■ **Exercise description**: Using the listing that follows, return every line with the word "each".

■ **Task data**:

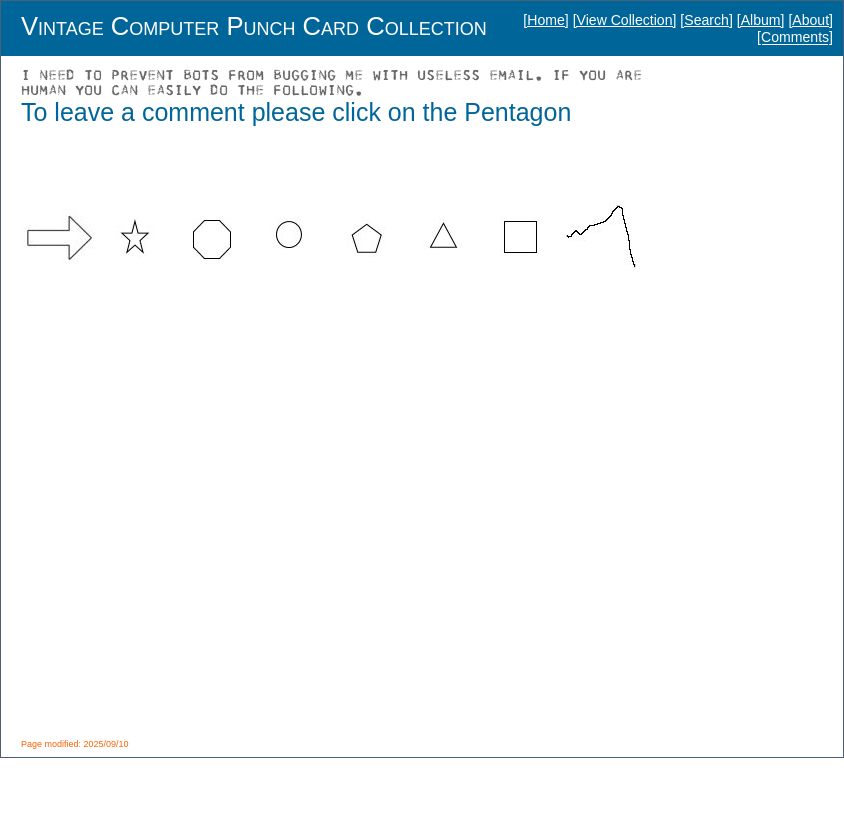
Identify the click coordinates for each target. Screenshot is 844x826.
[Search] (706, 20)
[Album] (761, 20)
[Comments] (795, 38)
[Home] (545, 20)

--

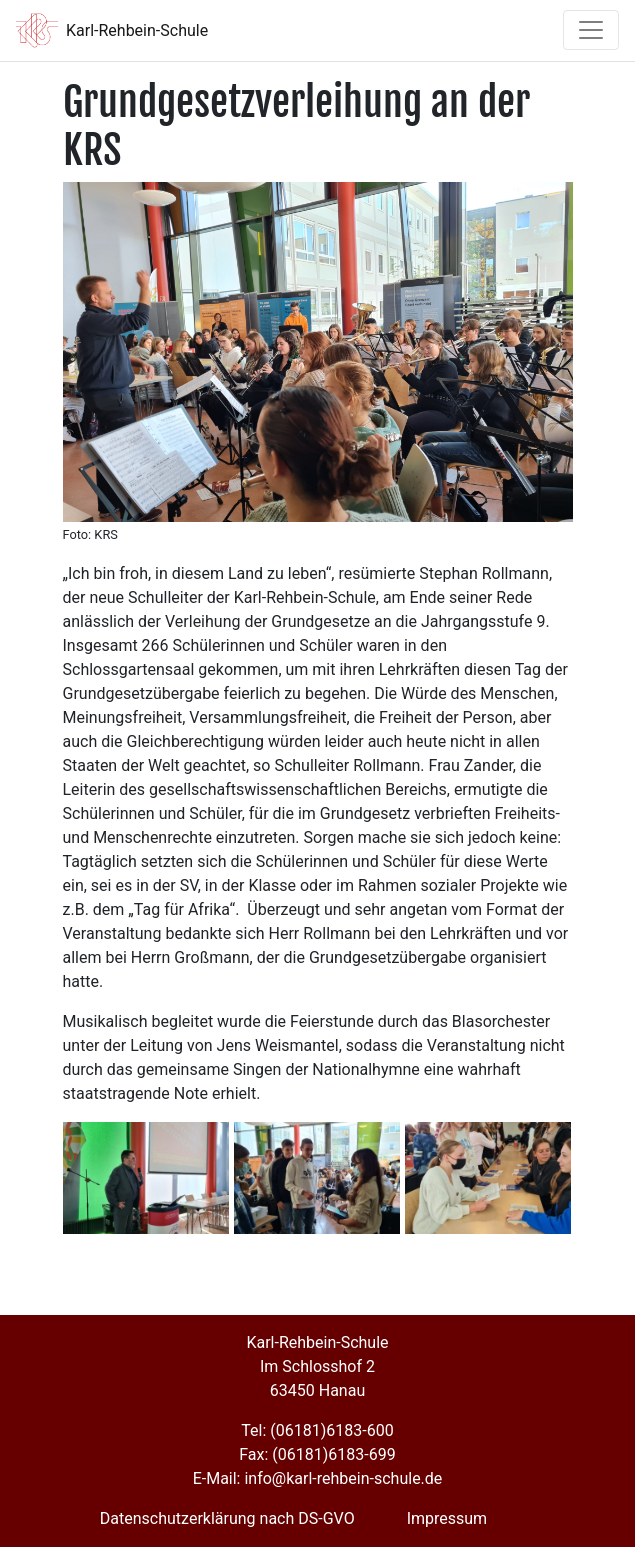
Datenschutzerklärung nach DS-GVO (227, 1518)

* * *

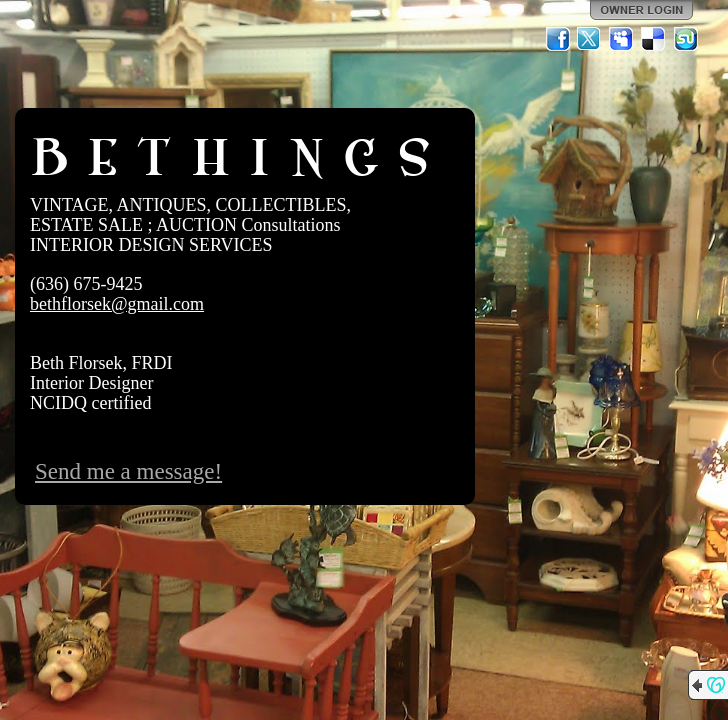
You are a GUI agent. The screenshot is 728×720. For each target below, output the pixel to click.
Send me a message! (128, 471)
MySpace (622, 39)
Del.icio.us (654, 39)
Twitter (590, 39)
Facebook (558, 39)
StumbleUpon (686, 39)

■ **Worked solution**:
Identify the click coordinates for each target. Screenshot is 844x826.
You are a GUI agent. The screenshot is 728×720. For each target below, output the pixel to click.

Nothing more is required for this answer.